* **Aim of the exercise**: Begin at the line containing "se pode trocar" in the data below and go on through the line containing "Frisch eingetroffen: Mizithra, Feta", repeating each line exactly; include both ends and no other line.

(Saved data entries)
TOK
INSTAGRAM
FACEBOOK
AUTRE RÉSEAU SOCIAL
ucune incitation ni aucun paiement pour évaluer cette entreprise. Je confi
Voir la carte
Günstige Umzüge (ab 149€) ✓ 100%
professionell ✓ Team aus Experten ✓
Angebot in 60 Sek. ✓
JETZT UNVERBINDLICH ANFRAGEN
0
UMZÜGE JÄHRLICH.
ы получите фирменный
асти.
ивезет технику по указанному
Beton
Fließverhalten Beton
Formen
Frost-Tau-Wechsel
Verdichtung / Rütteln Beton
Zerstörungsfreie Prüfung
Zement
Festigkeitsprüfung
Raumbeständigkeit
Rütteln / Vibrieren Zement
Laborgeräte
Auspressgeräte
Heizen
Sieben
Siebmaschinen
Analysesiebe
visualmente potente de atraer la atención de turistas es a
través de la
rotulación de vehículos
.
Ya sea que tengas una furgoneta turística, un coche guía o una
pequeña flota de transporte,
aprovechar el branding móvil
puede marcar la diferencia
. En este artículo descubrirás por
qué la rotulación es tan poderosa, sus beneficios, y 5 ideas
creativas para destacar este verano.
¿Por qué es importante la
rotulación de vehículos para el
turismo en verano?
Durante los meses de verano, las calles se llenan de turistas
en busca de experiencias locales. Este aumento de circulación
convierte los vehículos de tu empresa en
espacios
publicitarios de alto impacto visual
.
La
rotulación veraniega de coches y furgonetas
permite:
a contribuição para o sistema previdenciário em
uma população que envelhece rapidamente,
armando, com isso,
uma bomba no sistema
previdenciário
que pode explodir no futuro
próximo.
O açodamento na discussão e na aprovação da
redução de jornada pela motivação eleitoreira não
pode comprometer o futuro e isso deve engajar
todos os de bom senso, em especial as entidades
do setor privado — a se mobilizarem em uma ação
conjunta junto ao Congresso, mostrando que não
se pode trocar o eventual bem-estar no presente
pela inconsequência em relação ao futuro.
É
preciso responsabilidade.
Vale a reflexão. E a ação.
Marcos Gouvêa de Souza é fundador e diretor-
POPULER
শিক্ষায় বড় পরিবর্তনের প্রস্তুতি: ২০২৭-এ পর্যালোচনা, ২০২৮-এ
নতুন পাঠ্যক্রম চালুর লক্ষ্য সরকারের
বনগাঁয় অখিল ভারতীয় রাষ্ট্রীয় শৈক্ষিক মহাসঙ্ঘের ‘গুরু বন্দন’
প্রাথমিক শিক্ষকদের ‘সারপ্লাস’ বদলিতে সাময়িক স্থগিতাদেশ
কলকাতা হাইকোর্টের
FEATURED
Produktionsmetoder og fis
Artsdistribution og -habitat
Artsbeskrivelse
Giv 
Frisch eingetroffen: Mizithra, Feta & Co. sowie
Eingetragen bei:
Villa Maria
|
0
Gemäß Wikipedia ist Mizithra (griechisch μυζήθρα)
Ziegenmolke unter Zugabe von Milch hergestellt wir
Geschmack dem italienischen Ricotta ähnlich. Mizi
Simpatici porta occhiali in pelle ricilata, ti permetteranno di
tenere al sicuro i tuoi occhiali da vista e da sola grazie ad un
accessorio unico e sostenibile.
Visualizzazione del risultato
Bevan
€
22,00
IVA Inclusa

* * *

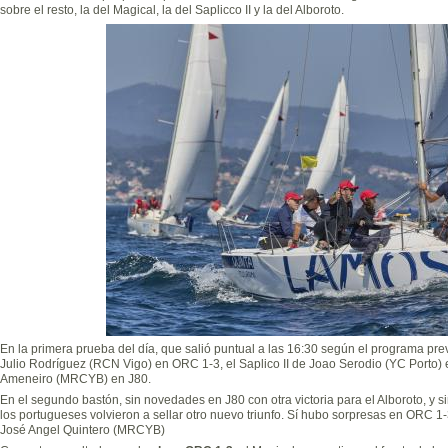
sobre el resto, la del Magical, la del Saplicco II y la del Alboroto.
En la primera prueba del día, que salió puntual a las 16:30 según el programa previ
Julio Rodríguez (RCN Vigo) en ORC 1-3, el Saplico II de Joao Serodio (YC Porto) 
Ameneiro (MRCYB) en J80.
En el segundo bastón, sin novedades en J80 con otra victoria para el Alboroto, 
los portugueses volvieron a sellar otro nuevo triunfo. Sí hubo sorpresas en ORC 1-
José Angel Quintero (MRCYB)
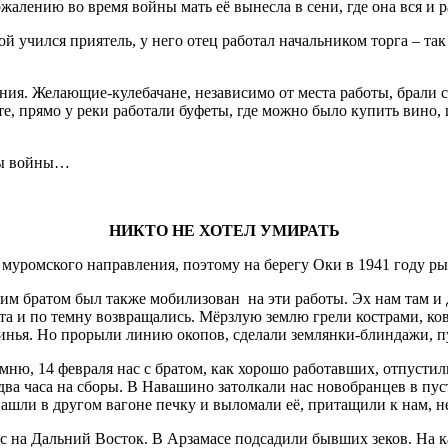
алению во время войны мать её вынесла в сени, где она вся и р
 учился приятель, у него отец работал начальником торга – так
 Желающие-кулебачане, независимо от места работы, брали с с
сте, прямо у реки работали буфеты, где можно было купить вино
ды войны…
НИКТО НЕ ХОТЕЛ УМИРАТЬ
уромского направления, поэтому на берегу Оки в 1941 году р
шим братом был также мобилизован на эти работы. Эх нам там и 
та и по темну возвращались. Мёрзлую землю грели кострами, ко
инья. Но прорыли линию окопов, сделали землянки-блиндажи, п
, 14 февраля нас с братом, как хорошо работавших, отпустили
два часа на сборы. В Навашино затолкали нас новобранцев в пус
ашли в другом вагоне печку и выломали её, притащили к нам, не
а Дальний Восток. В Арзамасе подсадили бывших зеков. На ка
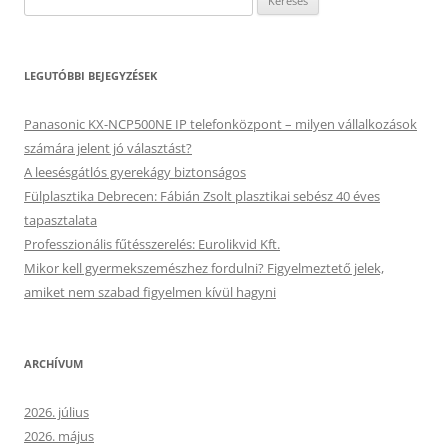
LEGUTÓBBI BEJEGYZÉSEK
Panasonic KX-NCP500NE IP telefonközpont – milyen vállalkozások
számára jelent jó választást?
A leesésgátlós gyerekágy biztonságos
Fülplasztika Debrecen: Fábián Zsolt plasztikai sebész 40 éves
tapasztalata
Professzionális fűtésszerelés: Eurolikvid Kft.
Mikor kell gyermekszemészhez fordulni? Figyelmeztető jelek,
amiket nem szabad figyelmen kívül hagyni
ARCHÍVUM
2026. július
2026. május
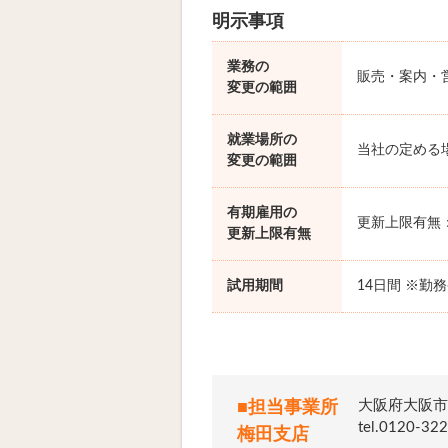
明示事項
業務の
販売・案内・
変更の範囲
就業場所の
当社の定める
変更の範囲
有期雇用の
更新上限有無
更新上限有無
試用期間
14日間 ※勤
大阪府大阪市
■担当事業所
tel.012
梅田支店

--

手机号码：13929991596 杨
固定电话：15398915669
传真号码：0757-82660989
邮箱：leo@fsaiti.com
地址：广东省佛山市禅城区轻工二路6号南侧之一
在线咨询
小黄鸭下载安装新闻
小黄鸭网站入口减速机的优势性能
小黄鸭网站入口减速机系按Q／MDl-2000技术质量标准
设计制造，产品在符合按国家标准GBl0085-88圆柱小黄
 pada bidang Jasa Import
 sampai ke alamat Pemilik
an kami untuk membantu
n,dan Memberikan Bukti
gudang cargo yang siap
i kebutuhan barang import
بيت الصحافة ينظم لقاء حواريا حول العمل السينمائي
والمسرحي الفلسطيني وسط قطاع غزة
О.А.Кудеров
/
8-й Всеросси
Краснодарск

* **Response**:
se pode trocar o eventual bem-estar no presente
pela inconsequência em relação ao futuro.
É
preciso responsabilidade.
Vale a reflexão. E a ação.
Marcos Gouvêa de Souza é fundador e diretor-
POPULER
শিক্ষায় বড় পরিবর্তনের প্রস্তুতি: ২০২৭-এ পর্যালোচনা, ২০২৮-এ
নতুন পাঠ্যক্রম চালুর লক্ষ্য সরকারের
বনগাঁয় অখিল ভারতীয় রাষ্ট্রীয় শৈক্ষিক মহাসঙ্ঘের ‘গুরু বন্দন’
প্রাথমিক শিক্ষকদের ‘সারপ্লাস’ বদলিতে সাময়িক স্থগিতাদেশ
কলকাতা হাইকোর্টের
FEATURED
Produktionsmetoder og fis
Artsdistribution og -habitat
Artsbeskrivelse
Giv 
Frisch eingetroffen: Mizithra, Feta & Co. sowie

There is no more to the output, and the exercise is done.